3. A sequential dip in microarray revenue
You might think that the seasonality effect would help boost microarray revenue in Q4. It makes sense that there would be higher demand for consumer genomics as customers gave DNA tests from Ancestry, 23andMe, and other companies as Christmas presents. But while seasonality will be a tailwind in the fourth quarter, don't count on total microarray revenue increasing on a sequential basis. In fact, it's likely to decline a little from Q3.
There's a good reason for the dip. Microarray revenue is made up of both instrument sales and consumables sales. Consumables sales will probably be higher in Illumina's Q4 results. However, the company's microarray instrument revenue in Q3 was the highest since 2011 thanks to a large direct-to-consumer (DTC) customer scaling up ahead of the holiday season. This one-time boost will make Q4 microarray revenue lower than Q3.

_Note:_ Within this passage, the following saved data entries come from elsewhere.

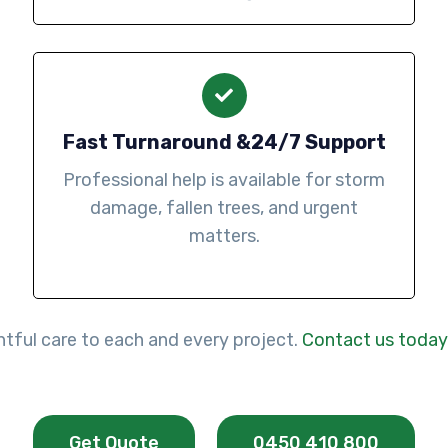
Fast Turnaround &24/7 Support
Professional help is available for storm
damage, fallen trees, and urgent
matters.
htful care to each and every project.
Contact us today
Get Quote
0450 410 800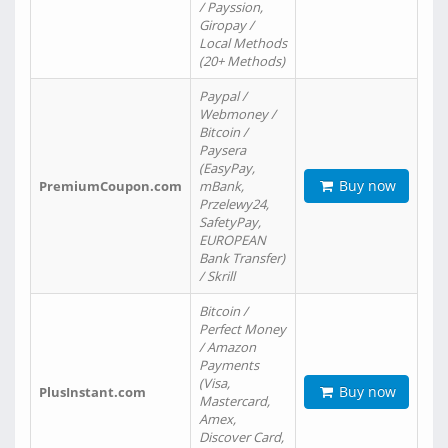
/ Payssion,
Giropay /
Local Methods
(20+ Methods)
Paypal /
Webmoney /
Bitcoin /
Paysera
(EasyPay,
Buy now
PremiumCoupon.com
mBank,
Przelewy24,
SafetyPay,
EUROPEAN
Bank Transfer)
/ Skrill
Bitcoin /
Perfect Money
/ Amazon
Payments
(Visa,
Buy now
PlusInstant.com
Mastercard,
Amex,
Discover Card,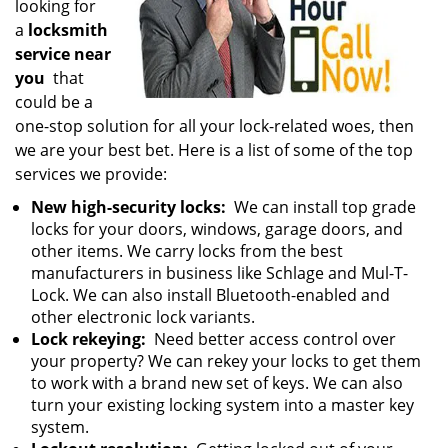
looking for
a
locksmith
service near
you
that
could be a
one-stop solution for all your lock-related woes, then
we are your best bet. Here is a list of some of the top
services we provide:
New high-security locks:
We can install top grade
locks for your doors, windows, garage doors, and
other items. We carry locks from the best
manufacturers in business like Schlage and Mul-T-
Lock. We can also install Bluetooth-enabled and
other electronic lock variants.
Lock rekeying:
Need better access control over
your property? We can rekey your locks to get them
to work with a brand new set of keys. We can also
turn your existing locking system into a master key
system.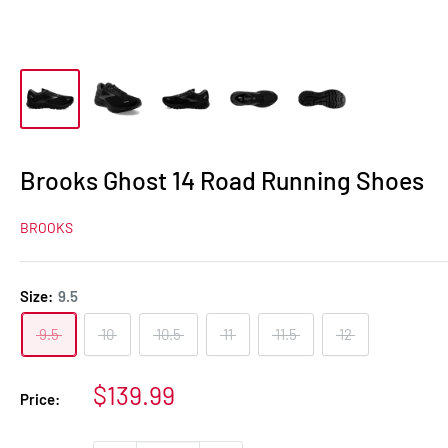
Brooks Ghost 14 Road Running Shoes
BROOKS
Size:
9.5
9.5
10
10.5
11
11.5
12
Sale
$139.99
Price:
price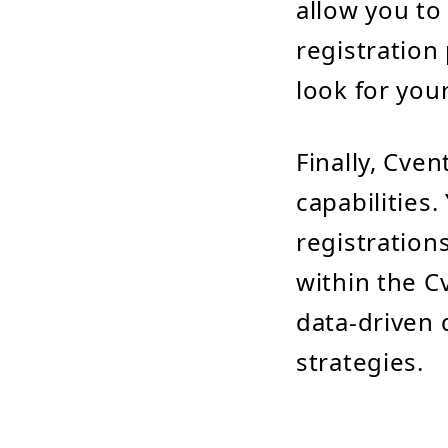
allow you to
registration
look for you
Finally, Cve
capabilities
registration
within the C
data-driven 
strategies.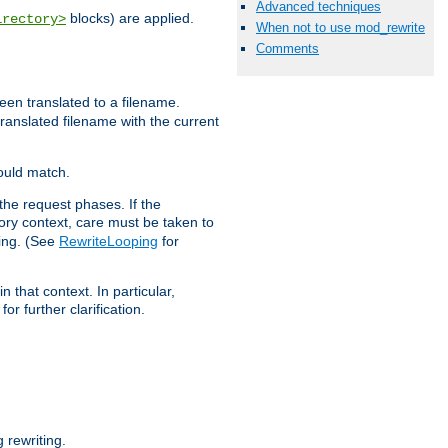
Advanced techniques
blocks) are applied.
irectory>
When not to use mod_rewrite
Comments
een translated to a filename.
 translated filename with the current
would match.
the request phases. If the
ory context, care must be taken to
ping. (See
RewriteLooping
for
n that context. In particular,
r further clarification.
rewriting.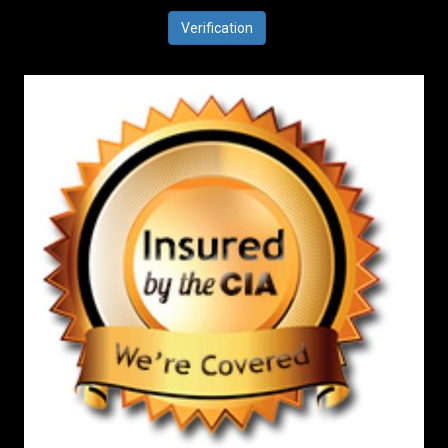
Verification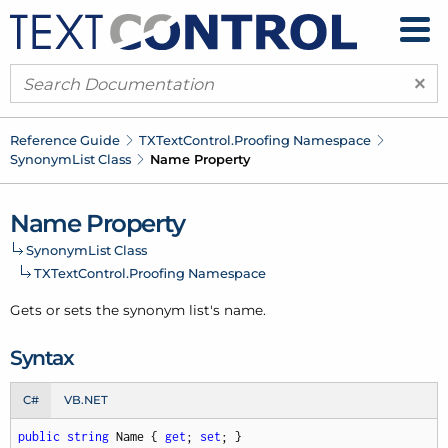
×
Reference Guide
TXText
Control.
Proofing Namespace
Synonym
List Class
Name Property
Name Property
Synonym
List Class
TXText
Control.
Proofing Namespace
Gets or sets the
synonym list's
name.
Syntax
C#
VB.NET
public
string
 Name { 
get
; 
set
; }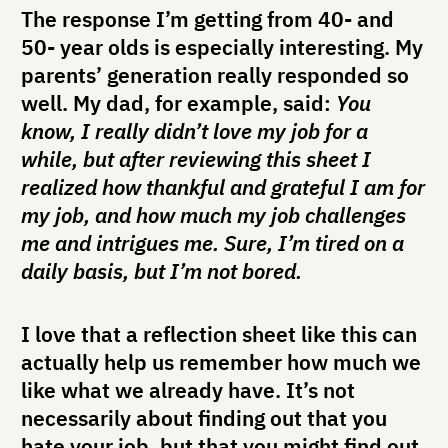
The response I’m getting from 40- and
50- year olds is especially interesting. My
parents’ generation really responded so
well. My dad, for example, said:
You
know, I really didn’t love my job for a
while, but after reviewing this sheet I
realized how thankful and grateful I am for
my job, and how much my job challenges
me and intrigues me. Sure, I’m tired on a
daily basis, but I’m not bored.
I love that a reflection sheet like this can
actually help us remember how much we
like what we already have. It’s not
necessarily about finding out that you
hate your job, but that you might find out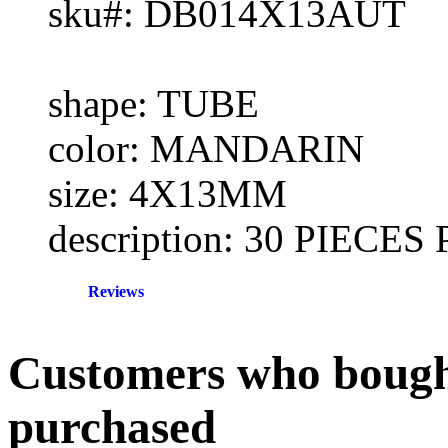
sku#: DB014X13AUT
shape: TUBE
color: MANDARIN
size: 4X13MM
description: 30 PIECE
Reviews
Customers who bought
purchased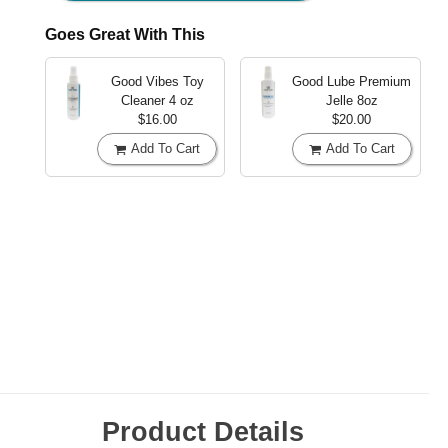
Goes Great With This
Good Vibes Toy
Good Lube Premium
Cleaner
4 oz
Jelle
8oz
$16.00
$20.00
Add To Cart
Add To Cart
Product Details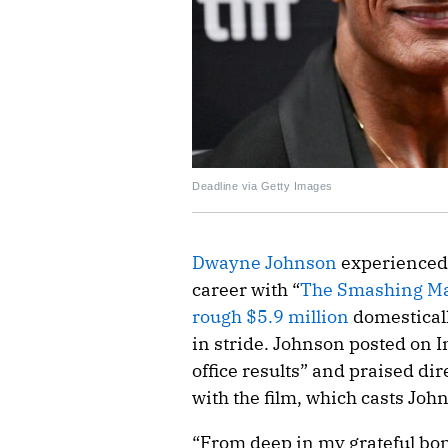
Deadline via Getty Images
Dwayne Johnson
experienced 
career with “
The Smashing M
rough $5.9 million
domesticall
in stride. Johnson posted on I
office results” and praised dir
with the film, which casts Jo
“From deep in my grateful bo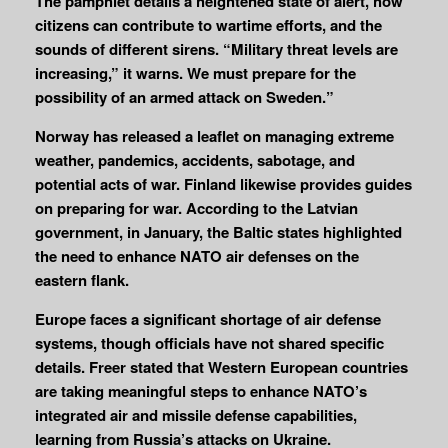
The pamphlet details a heightened state of alert, how
citizens can contribute to wartime efforts, and the
sounds of different sirens. “Military threat levels are
increasing,” it warns. We must prepare for the
possibility of an armed attack on Sweden.”
Norway has released a leaflet on managing extreme
weather, pandemics, accidents, sabotage, and
potential acts of war. Finland likewise provides guides
on preparing for war. According to the Latvian
government, in January, the Baltic states highlighted
the need to enhance NATO air defenses on the
eastern flank.
Europe faces a significant shortage of air defense
systems, though officials have not shared specific
details. Freer stated that Western European countries
are taking meaningful steps to enhance NATO’s
integrated air and missile defense capabilities,
learning from Russia’s attacks on Ukraine.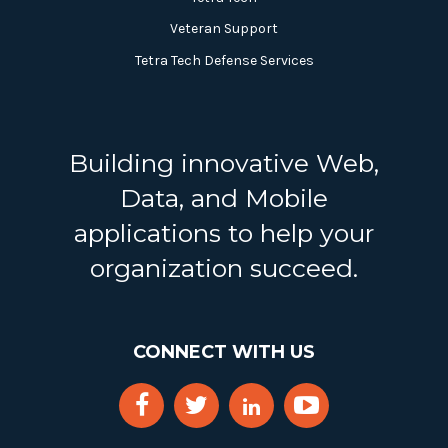
Veteran Support
Tetra Tech Defense Services
Building innovative Web,
Data, and Mobile
applications to help your
organization succeed.
CONNECT WITH US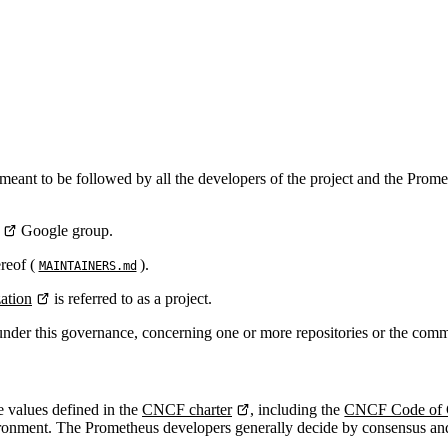
is meant to be followed by all the developers of the project and the 
Google group.
reof (
).
MAINTAINERS.md
ation
is referred to as a project.
 under this governance, concerning one or more repositories or the comm
 values defined in the
CNCF charter
, including the
CNCF Code of 
ronment. The Prometheus developers generally decide by consensus and on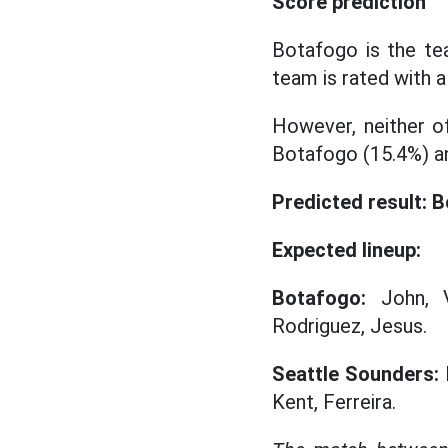
Score prediction
Botafogo is the te
team is rated with 
However, neither of
Botafogo (15.4%) an
Predicted result: 
Expected lineup:
Botafogo:
John, Vi
Rodriguez, Jesus.
Seattle Sounders:
F
Kent, Ferreira.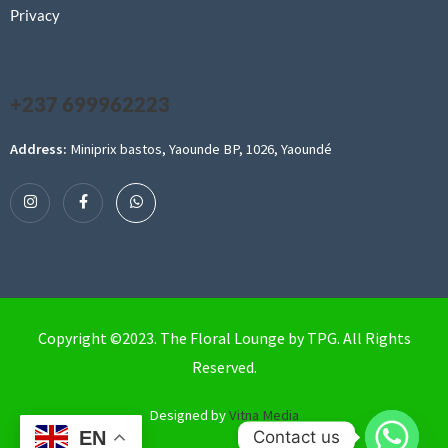
Privacy
+237 699962223
Address:
Miniprix bastos, Yaounde BP, 1026, Yaoundé
Copyright ©2023. The Floral Lounge by TPG. All Rights
Reserved.
Designed by
Vitna Media
Contact us
EN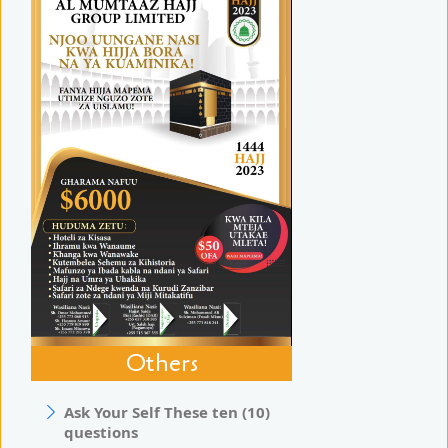
Others
Ask Your Self These ten (10)
questions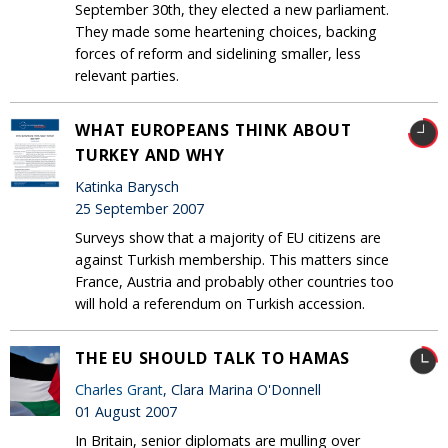
September 30th, they elected a new parliament.
They made some heartening choices, backing
forces of reform and sidelining smaller, less
relevant parties.
WHAT EUROPEANS THINK ABOUT
TURKEY AND WHY
Katinka Barysch
25 September 2007
Surveys show that a majority of EU citizens are
against Turkish membership. This matters since
France, Austria and probably other countries too
will hold a referendum on Turkish accession.
THE EU SHOULD TALK TO HAMAS
Charles Grant
, Clara Marina O'Donnell
01 August 2007
In Britain, senior diplomats are mulling over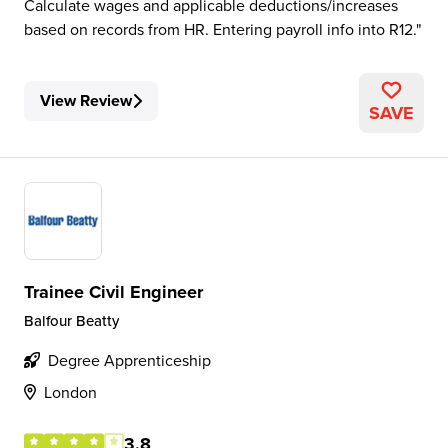
Calculate wages and applicable deductions/increases
based on records from HR. Entering payroll info into R12.
View Review
SAVE
Trainee Civil Engineer
Balfour Beatty
Degree Apprenticeship
London
3.8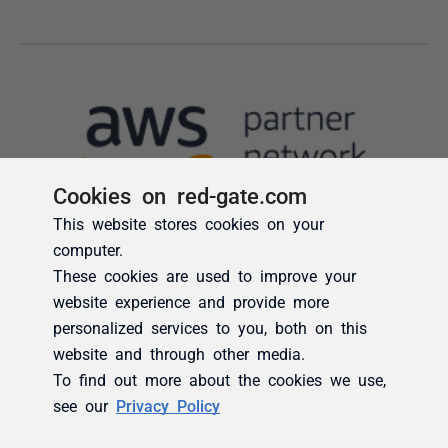
Cookies on red-gate.com
This website stores cookies on your
computer.
These cookies are used to improve your
website experience and provide more
personalized services to you, both on this
website and through other media.
To find out more about the cookies we use,
see our
Privacy Policy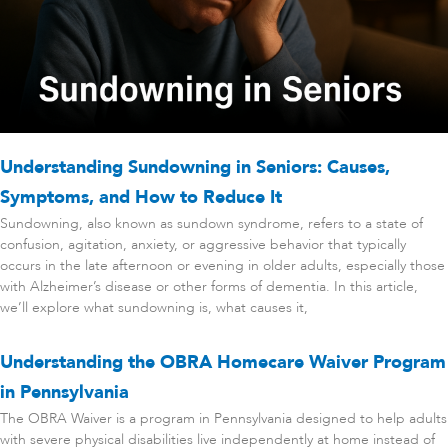
Understanding Sundowning in Seniors: Causes,
Symptoms, and How to Reduce It
Sundowning, also known as sundown syndrome, refers to a state of
confusion, agitation, anxiety, or aggressive behavior that typically
occurs in the late afternoon or evening in older adults, especially those
with Alzheimer’s disease or other forms of dementia. In this article,
we’ll explore what sundowning is, what causes it,
Understanding the OBRA Homecare Waiver Program
in Pennsylvania
The OBRA Waiver is a program in Pennsylvania designed to help adults
with severe physical disabilities live independently at home instead of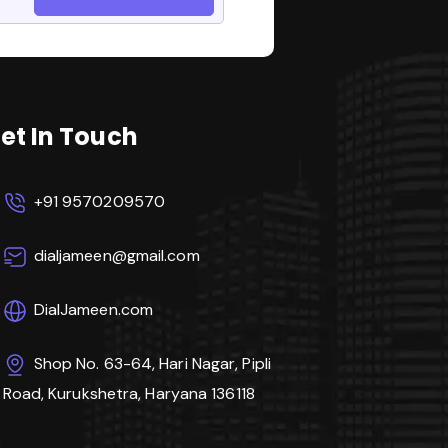
et In Touch
+91 9570209570
dialjameen@gmail.com
DialJameen.com
Shop No. 63-64, Hari Nagar, Pipli
Road, Kurukshetra, Haryana 136118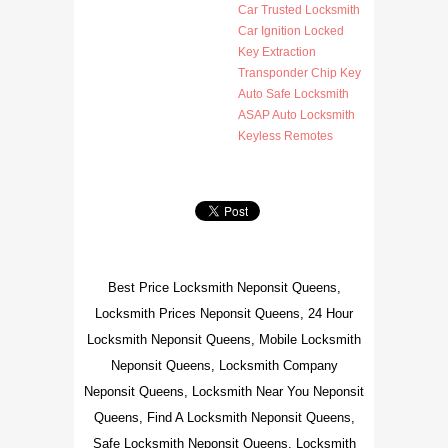
Car Trusted Locksmith
Car Ignition Locked
Key Extraction
Transponder Chip Key
Auto Safe Locksmith
ASAP Auto Locksmith
Keyless Remotes
Best Price Locksmith Neponsit Queens,
Locksmith Prices Neponsit Queens, 24 Hour
Locksmith Neponsit Queens, Mobile Locksmith
Neponsit Queens, Locksmith Company
Neponsit Queens, Locksmith Near You Neponsit
Queens, Find A Locksmith Neponsit Queens,
Safe Locksmith Neponsit Queens, Locksmith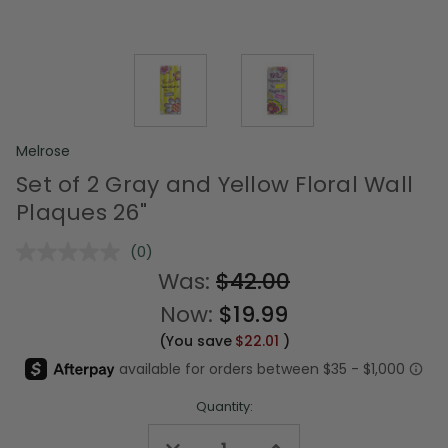
Melrose
Set of 2 Gray and Yellow Floral Wall
Plaques 26"
(0)
No
rating
Was:
$42.00
value.
Same
Now:
$19.99
page
link.
(You save
$22.01
)
Quantity:
Decrease
Increase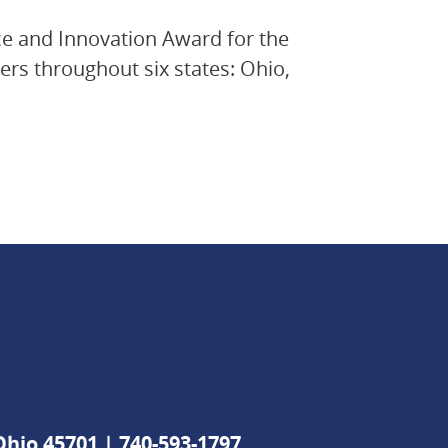
e and Innovation Award for the
rs throughout six states: Ohio,
 Ohio 45701 |
740-593-1797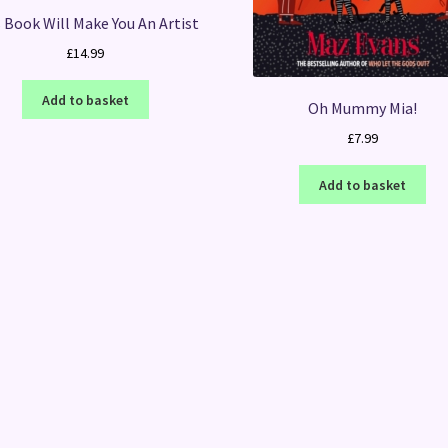
 Book Will Make You An Artist
£
14.99
Add to basket
Oh Mummy Mia!
£
7.99
Add to basket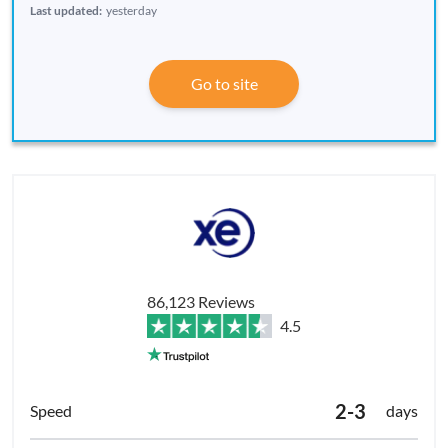
Last updated:
yesterday
Go to site
86,123 Reviews
4.5
2-3
days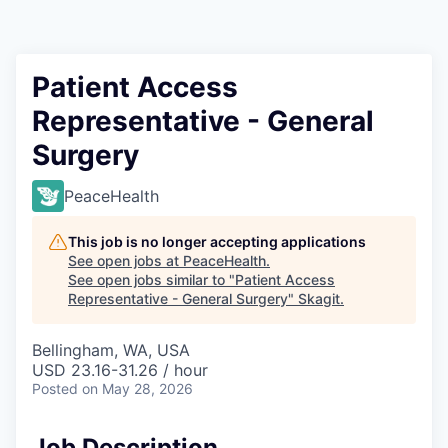
Resources
2026 Skagit Business Guide
Patient Access
Representative - General
Studies and Reports
Surgery
Why Skagit?
PeaceHealth
Communities and Ports
This job is no longer accepting applications
See open jobs at
PeaceHealth
.
Mount Vernon
See open jobs similar to "
Patient Access
Representative - General Surgery
"
Skagit
.
Anacortes
Bellingham, WA, USA
USD 23.16-31.26 / hour
Sedro-Woolley
Posted
on May 28, 2026
Burlington
Job Description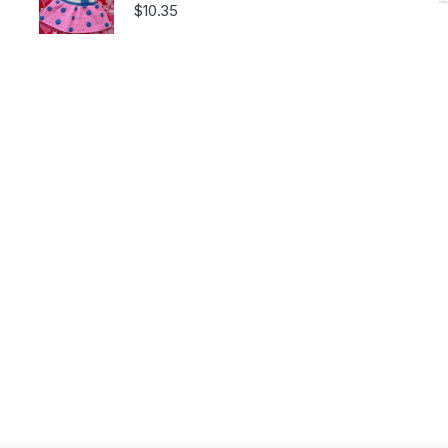
$
10.35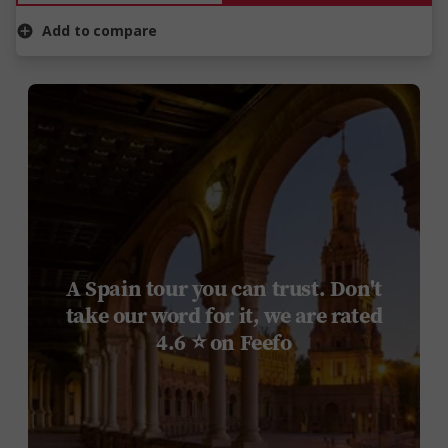
Add to compare
A Spain tour you can trust. Don't
take our word for it, we are rated
4.6 ⭐ on Feefo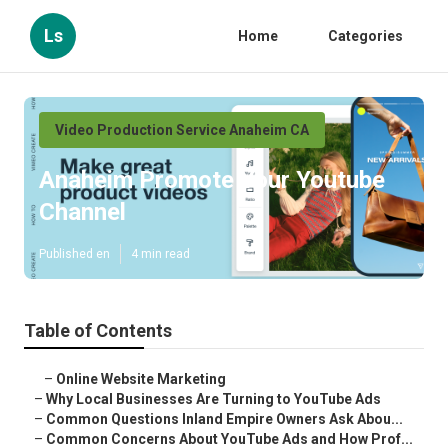
Ls
Home
Categories
Video Production Service Anaheim CA
Anaheim Promote Your Youtube
Channel
Published en
4 min read
Table of Contents
–
Online Website Marketing
–
Why Local Businesses Are Turning to YouTube Ads
–
Common Questions Inland Empire Owners Ask Abou...
–
Common Concerns About YouTube Ads and How Prof...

This quarter-over-quarter decline shouldn't overshadow what should be strong year-over-year growth in microarray revenue, though. The consumer genomics market is still in its early stages and should be a growth engine for Illumina for a long time to come.
It's quite possible that Illumina disappoints Wall Street with its Q4 results. The company's guidance for the fourth quarter projects adjusted earnings per share (EPS) between $1.30 and $1.35. But the consensus analysts' earnings estimate is $1.36 per share.
Illumina also stated in October that Q4 revenue would probably be "flat to slightly up" from the third quarter. Wall Street expects slightly higher quarter-over-quarter revenue but wouldn't be happy with revenue that was essentially at the same level as the Q3 figure.
On the other hand, Illumina has sandbagged some in the past with guidance. The company beat analyst earnings estimates by at least 20% in the first three quarters of 2018.
More importantly, what really matters isn't what Wall Street thinks. Illumina's business remains exceptionally strong. Its prospects continue to look very good with five different drivers of future growth. The overall picture for the company is a good one regardless of what's in its Q4 results.